M. S. Raju is an Indian film producer, director, and screenwriter who works in Telugu cinema. He is the founder and owner of the film production company Sumanth Art Productions. He won three Filmfare Awards South — becoming the first producer to receive three consecutive Filmfare Awards — for the films Okkadu (2003), Varsham (2004), and Nuvvostanante Nenoddantana (2005). He also produced the successful films Sathruvu (1991), Devi (1999), Manasantha Nuvve (2001), and Nee Sneham (2002).

==Early life==
M. S. Raju's father, Rayaparaju, owned hundreds of acres of land in erstwhile West Godavari district of Andhra Pradesh. Rayaparaju sold all of their properties there and migrated to Madras. Producer Arjuna Raju, of Roja Movies, is a cousin of his father. Inspired by him, his father became a film producer and made five to six films.

== Career ==
M. S. Raju was interested in films right from his childhood. After completing his education, he started his career in films with the help of a friend. He made a film titled Manavadostunnadu (1987) with Arjun and Sobhana in the lead roles. His father's good will helped him in getting financiers.

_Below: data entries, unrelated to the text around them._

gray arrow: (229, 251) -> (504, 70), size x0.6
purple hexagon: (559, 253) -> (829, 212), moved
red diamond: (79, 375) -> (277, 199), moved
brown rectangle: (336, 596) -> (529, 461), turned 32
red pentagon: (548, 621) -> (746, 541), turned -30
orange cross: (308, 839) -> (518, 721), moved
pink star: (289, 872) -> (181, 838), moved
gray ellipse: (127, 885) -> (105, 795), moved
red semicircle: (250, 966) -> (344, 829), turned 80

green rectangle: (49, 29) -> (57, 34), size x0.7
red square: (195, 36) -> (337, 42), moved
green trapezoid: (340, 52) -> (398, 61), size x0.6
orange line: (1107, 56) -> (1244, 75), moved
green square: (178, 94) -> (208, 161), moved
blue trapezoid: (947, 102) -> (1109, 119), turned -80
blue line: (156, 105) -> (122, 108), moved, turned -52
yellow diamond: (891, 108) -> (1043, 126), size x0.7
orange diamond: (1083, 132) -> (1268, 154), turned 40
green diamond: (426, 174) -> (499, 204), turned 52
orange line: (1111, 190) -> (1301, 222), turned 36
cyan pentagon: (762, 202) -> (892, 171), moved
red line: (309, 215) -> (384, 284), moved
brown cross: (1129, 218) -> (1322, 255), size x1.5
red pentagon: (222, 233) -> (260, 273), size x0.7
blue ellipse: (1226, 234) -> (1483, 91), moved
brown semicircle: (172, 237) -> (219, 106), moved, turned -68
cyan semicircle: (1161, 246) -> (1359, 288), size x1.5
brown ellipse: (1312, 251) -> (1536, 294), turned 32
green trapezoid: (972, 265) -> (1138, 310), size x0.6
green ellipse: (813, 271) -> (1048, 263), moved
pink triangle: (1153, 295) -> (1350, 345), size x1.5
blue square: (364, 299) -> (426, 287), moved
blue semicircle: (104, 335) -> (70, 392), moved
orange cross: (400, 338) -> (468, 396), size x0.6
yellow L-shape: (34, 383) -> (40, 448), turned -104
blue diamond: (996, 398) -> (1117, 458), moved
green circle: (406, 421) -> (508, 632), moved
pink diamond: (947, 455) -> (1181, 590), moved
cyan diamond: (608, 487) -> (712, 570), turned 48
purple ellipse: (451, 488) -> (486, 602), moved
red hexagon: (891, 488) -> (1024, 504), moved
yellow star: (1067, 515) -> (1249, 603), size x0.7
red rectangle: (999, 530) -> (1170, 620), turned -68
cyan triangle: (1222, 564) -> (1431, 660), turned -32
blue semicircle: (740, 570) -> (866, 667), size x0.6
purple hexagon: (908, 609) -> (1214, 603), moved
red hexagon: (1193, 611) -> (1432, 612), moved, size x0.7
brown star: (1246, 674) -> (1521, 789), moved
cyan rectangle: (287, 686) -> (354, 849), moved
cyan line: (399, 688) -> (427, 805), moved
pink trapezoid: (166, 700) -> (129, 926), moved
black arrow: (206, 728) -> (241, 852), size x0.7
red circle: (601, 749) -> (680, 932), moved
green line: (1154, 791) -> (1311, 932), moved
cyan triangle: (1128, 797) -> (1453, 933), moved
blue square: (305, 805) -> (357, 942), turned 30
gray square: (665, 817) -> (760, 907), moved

He established a new production company called 'Sumanth Art Productions' named after his son. The first film made on the banner was Sathruvu (1991) starring Venkatesh, Vijayashanti, and Kota Srinivasa Rao and directed by Kodi Ramakrishna. M. S. Raju himself provided the basic story idea of the film and Satyamurthy was roped in as a writer to develop the storyline. The film was also dubbed into Tamil. Sathruvu was commercially successful in both Telugu and Tamil.

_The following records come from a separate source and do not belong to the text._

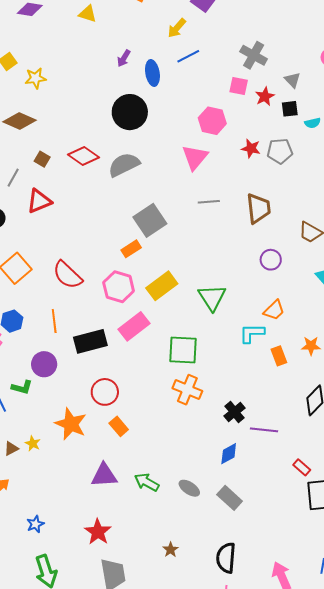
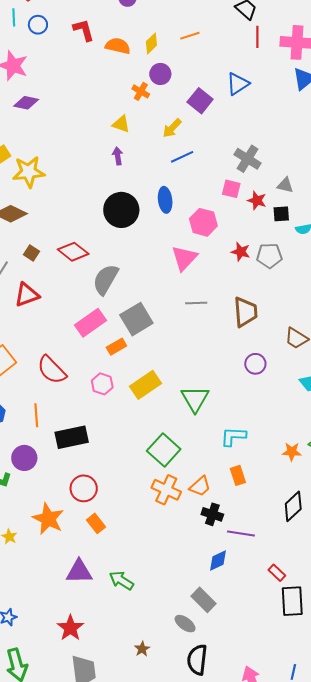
yellow triangle: (88, 14) -> (121, 124), moved
purple arrow: (124, 58) -> (118, 156), turned 138
blue ellipse: (152, 73) -> (165, 200), moved
yellow star: (35, 78) -> (29, 172), size x1.5
gray triangle: (292, 80) -> (285, 185), turned -36
red star: (265, 96) -> (257, 200), turned -30
gray semicircle: (124, 165) -> (106, 279), moved, turned -36
pink hexagon: (119, 287) -> (102, 384), size x0.7
orange trapezoid: (274, 310) -> (200, 486), moved
pink rectangle: (134, 326) -> (91, 323), moved
green square: (183, 350) -> (164, 450), turned 36
orange rectangle: (279, 356) -> (238, 475), moved
black cross: (235, 412) -> (212, 514), turned -35
blue diamond: (229, 454) -> (218, 561), moved
gray ellipse: (189, 488) -> (185, 624), moved

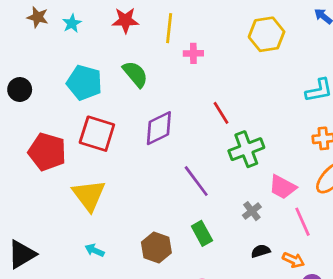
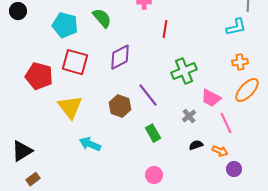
black circle: (20, 90) -> (18, 11), moved
red line: (221, 113) -> (165, 29), moved, turned 42
brown hexagon: (156, 247) -> (120, 106), moved
cyan arrow: (95, 250) -> (90, 144), moved, size x1.5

His next film was Police Lock-up (1993) starring Vijayashanti in a dual role. Police Lock-up also became a big hit. The Tamil dubbed version of the film was also successful. His next film was Street Fighter starring Vijayashanti with B. Gopal as the director. Street Fighter was a box-office disaster.

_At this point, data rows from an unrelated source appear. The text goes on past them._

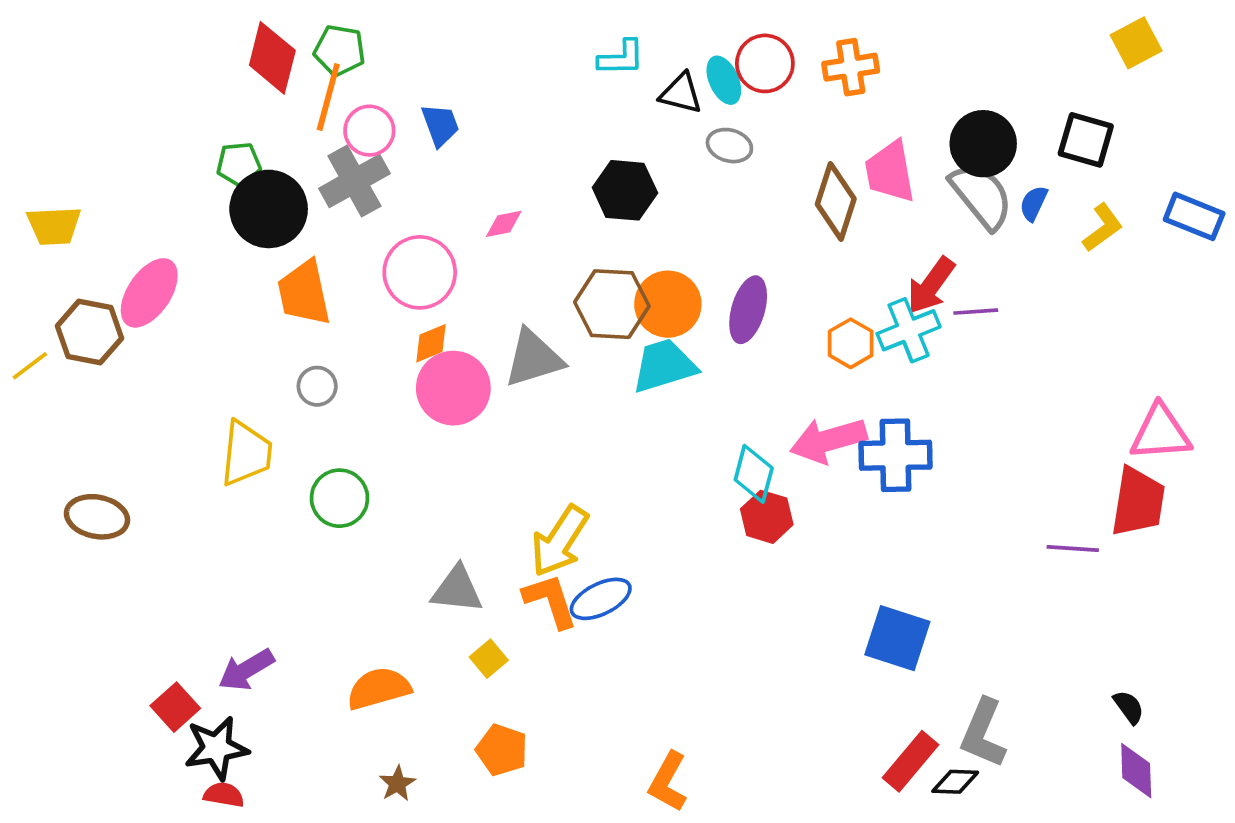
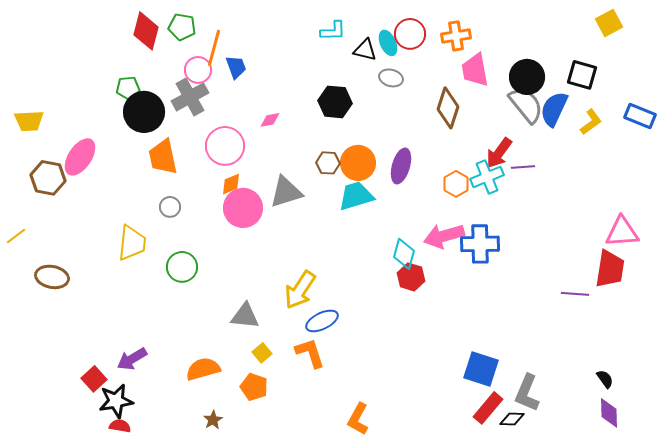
orange line: (328, 97) -> (214, 48), moved
pink trapezoid: (890, 172) -> (475, 70), moved
blue semicircle: (1034, 203) -> (554, 109), size x1.8
brown hexagon: (612, 304) -> (328, 163), size x0.6
yellow line: (30, 366) -> (16, 236), moved
orange L-shape: (550, 601) -> (310, 353), moved
blue square: (897, 638) -> (481, 369), moved
orange pentagon: (502, 750) -> (254, 387), moved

His upcoming film Agadha is being directed by him. The teaser of the film was released on 7 May 2026.

== Personal life ==
M. S. Raju has two children — son Sumanth Ashwin and daughter Rishita. Rishita was born before the release of Devi (1999) and there is 11-year gap between Sumanth and Rishita. Sumanth Ashwin made his acting debut with the film Tuneega Tuneega (2012), under M. S. Raju's direction.

==Filmography==

=== As producer ===

| Year | Title |
| 1991 | Sathruvu |
| 1993 | Police Lockup |
| 1995 | Street Fighter |
| 1999 | Devi |
| 2001 | Devi Putrudu |
Manasantha Nuvve
| 2002 | Nee Sneham |
| 2003 | Okkadu |
| 2004 | Varsham |
| 2005 | Nuvvostanante Nenoddantana |
| 2006 | Pournami |
| 2007 | Aata |
| 2008 | Vaana |
| 2009 | Maska |

=== As director ===

| Year | Title | Notes |
|---|---|---|
| 2008 | Vaana | Remake of Mungaru Male |
| 2012 | Tuneega Tuneega |  |
| 2020 | Dirty Hari |  |
| 2022 | 7 Days 6 Nights |  |
| 2023 | Malli Pelli |  |
| 2026 | Agadha |  |

==Awards==
- Filmfare Awards
- Filmfare Best Film Award (Telugu) - Okkadu (2003)
- Filmfare Best Film Award (Telugu) - Varsham (2004)
- Filmfare Best Film Award (Telugu) - Nuvvostanante Nenoddantana (2005)

- Nandi Awards
- Nandi Award for Best Feature Film - Okkadu (2003)
- Nandi Award for Best Feature Film - Nuvvostanante Nenoddantana (2005)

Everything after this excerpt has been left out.